Macedonians are returning to their former homes to pick up what's left among the debris and head out to an uncertain future

Two Way Traffic in Aracinovo

Macedonians are returning to their former homes to pick up what's left among the debris and head out to an uncertain future

The traffic is visibly heavier on the road leading to the village of Aracinovo, 10km northeast of the Macedonian capital of Skopje. For the first time since ethnic Albanian rebels of the National Liberation Army, NLA, abandoned the area five weeks ago, the government is organising a group of refugees to return home after the fighting.


The cars seem to be a sign that life is returning to normal. But then it becomes clear that the traffic is two way. Most cars, owned by ethnic Albanians, are indeed going home to the shattered houses of Aracinovo. But Macedonian drivers only return briefly to pick up whatever belongings remain, before motoring out of the village.

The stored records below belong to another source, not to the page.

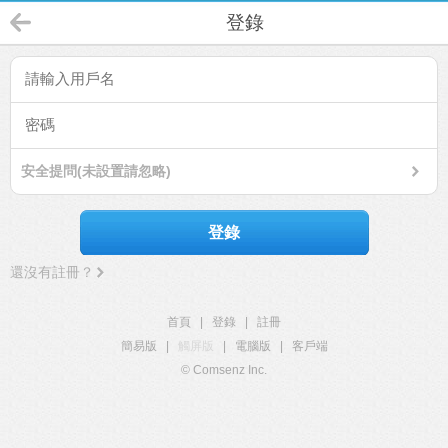
登錄
安全提問(未設置請忽略)
登錄
還沒有註冊？
首頁
|
登錄
|
註冊
簡易版
|
觸屏版
|
電腦版
|
客戶端
© Comsenz Inc.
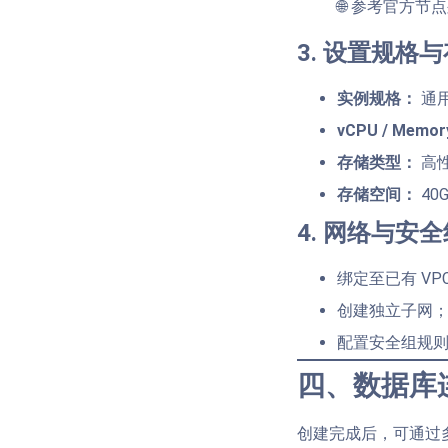
🌐 参考官方节
3. 设置规格
实例规格：
通用
vCPU / Memo
存储类型：
高性
存储空间：
40
4. 网络与安
绑定至已有 VP
创建独立子网
配置安全组规则（仅
四、数据库
创建完成后，可通过多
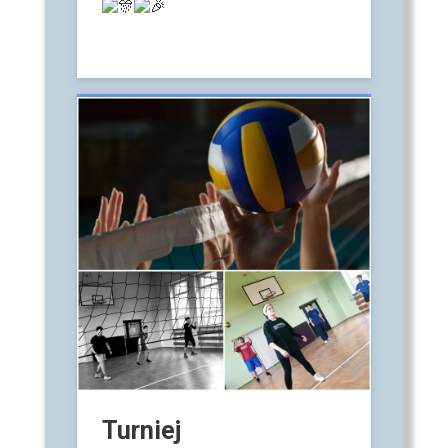
Turniej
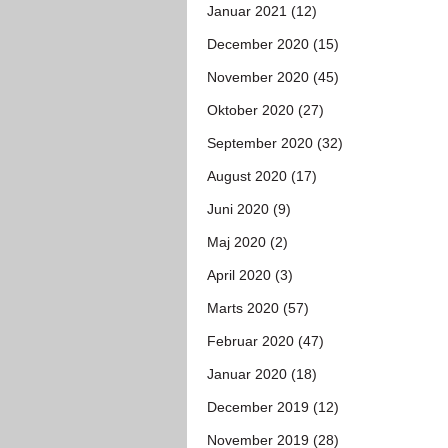
Januar 2021 (12)
December 2020 (15)
November 2020 (45)
Oktober 2020 (27)
September 2020 (32)
August 2020 (17)
Juni 2020 (9)
Maj 2020 (2)
April 2020 (3)
Marts 2020 (57)
Februar 2020 (47)
Januar 2020 (18)
December 2019 (12)
November 2019 (28)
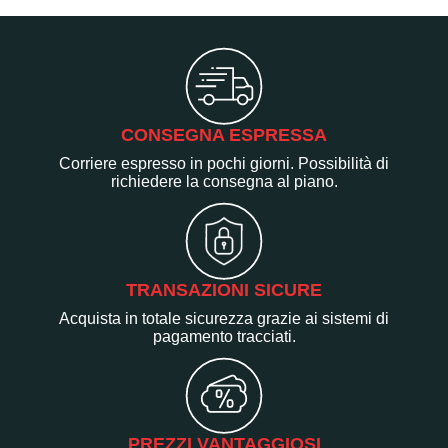
CONSEGNA ESPRESSA
Corriere espresso in pochi giorni. Possibilità di
richiedere la consegna al piano.
TRANSAZIONI SICURE
Acquista in totale sicurezza grazie ai sistemi di
pagamento tracciati.
PREZZI VANTAGGIOSI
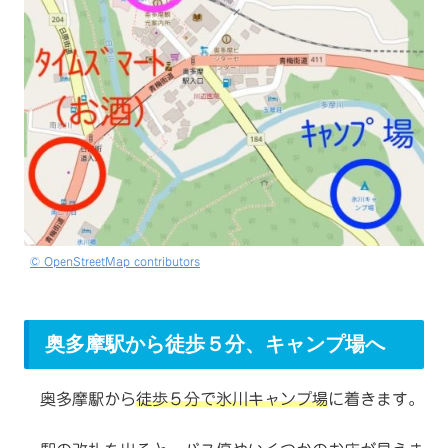
© OpenStreetMap contributors
奥多摩駅から徒歩５分、キャンプ場へ
奥多摩駅から
徒歩５分で氷川キャンプ場
に着きます。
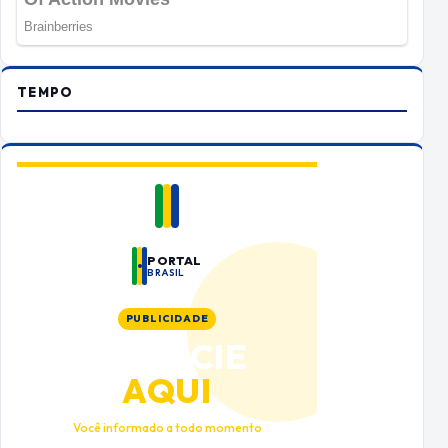
TEMPO
PORTAL
BRASIL
PUBLICIDADE
ANUNCIE
AQUI
Você informado a todo momento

"We suffered for years," said 60-year-old Marika, an Macedonian sitting on the scorched doorstep of the ruins of her family's home. "Our whole life, all of our efforts was invested in this house. Now only the burned walls remain." She says that her family will never return to Aracinovo. Even her daughter's home was destroyed.


Aracinovo grew into a settlement of over 10,000 inhabitants in the last two decades, as ethnic Albanian immigrants from Kosovo arrived to build a new life close to the Macedonian capital. Now, barely 2,000 villagers are ethnic Macedonians.

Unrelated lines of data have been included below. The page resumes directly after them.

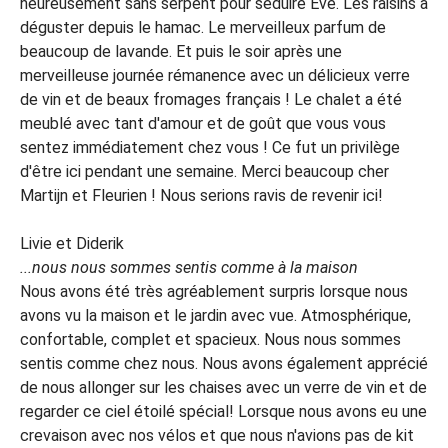
heureusement sans serpent pour séduire Eve. Les raisins à
déguster depuis le hamac. Le merveilleux parfum de
beaucoup de lavande. Et puis le soir après une
merveilleuse journée rémanence avec un délicieux verre
de vin et de beaux fromages français ! Le chalet a été
meublé avec tant d'amour et de goût que vous vous
sentez immédiatement chez vous ! Ce fut un privilège
d'être ici pendant une semaine. Merci beaucoup cher
Martijn et Fleurien ! Nous serions ravis de revenir ici!
Livie et Diderik
...nous nous sommes sentis comme à la maison
Nous avons été très agréablement surpris lorsque nous
avons vu la maison et le jardin avec vue. Atmosphérique,
confortable, complet et spacieux. Nous nous sommes
sentis comme chez nous. Nous avons également apprécié
de nous allonger sur les chaises avec un verre de vin et de
regarder ce ciel étoilé spécial! Lorsque nous avons eu une
crevaison avec nos vélos et que nous n'avions pas de kit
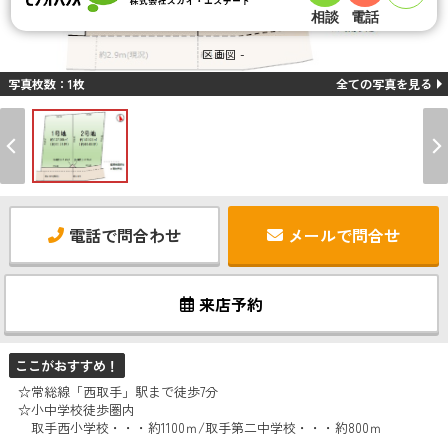
相談
電話
区画図 -
写真枚数：1枚
全ての写真を見る
電話で問合わせ
メールで問合せ
来店予約
ここがおすすめ！
☆常総線「西取手」駅まで徒歩7分
☆小中学校徒歩圏内
取手西小学校・・・約1100ｍ/取手第二中学校・・・約800ｍ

In the past ten years, Aracinovo gained a reputation among Macedonians as a centre for the local Albanian mafia, with alleged links to cigarette and narcotics smuggling. Several of the NLA "commanders" who occupied the village in June, escalating the conflict with the Macedonian security forces, were widely believed to be members of the local criminal fraternity.


Across the street in the quarter of Aracinovo mostly inhabited by Macedonians, Marika's neighbours are pulling their few remaining possessions from the half-standing house: a table, two sofas, an oven, some kitchen utensils. Then the truck is loaded.

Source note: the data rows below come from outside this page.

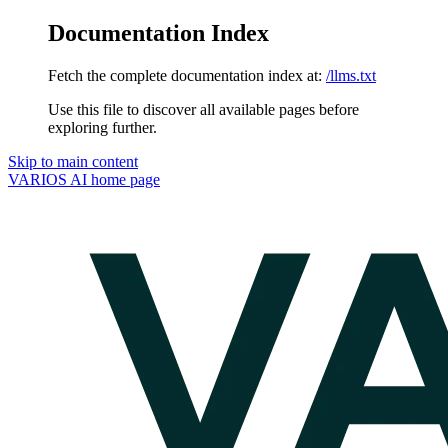
Documentation Index
Fetch the complete documentation index at:
/llms.txt
Use this file to discover all available pages before
exploring further.
Skip to main content
VARIOS AI
home page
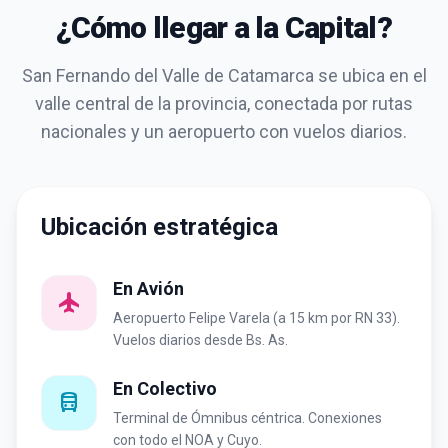
¿Cómo llegar a la Capital?
San Fernando del Valle de Catamarca se ubica en el
valle central de la provincia, conectada por rutas
nacionales y un aeropuerto con vuelos diarios.
Ubicación estratégica
En Avión
airplanemode_active
Aeropuerto Felipe Varela (a 15 km por RN 33).
Vuelos diarios desde Bs. As.
En Colectivo
directions_bus
Terminal de Ómnibus céntrica. Conexiones
con todo el NOA y Cuyo.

"We are leaving," said Mr Jovanovski. "Whatever's left, we'll take to our relatives in Skopje, and then it's back to the shelter again. What happens next, we don't know. We expect that the authorities will provide us with a new home somewhere else. There is no life left for ethnic Macedonians in Aracinovo."


Their house is gutted. Shell and bullet holes pepper the walls. Inside, burned furniture seems all that's left. Jovanovski's relatives all say they don't feel confident enough to stay in Aracinovo, that their children would never again be safe on the streets. "We do not believe the eyes of our Albanian neighbours," said Jovanovski. "They all supported the rebels who came into our house with guns and drove us out."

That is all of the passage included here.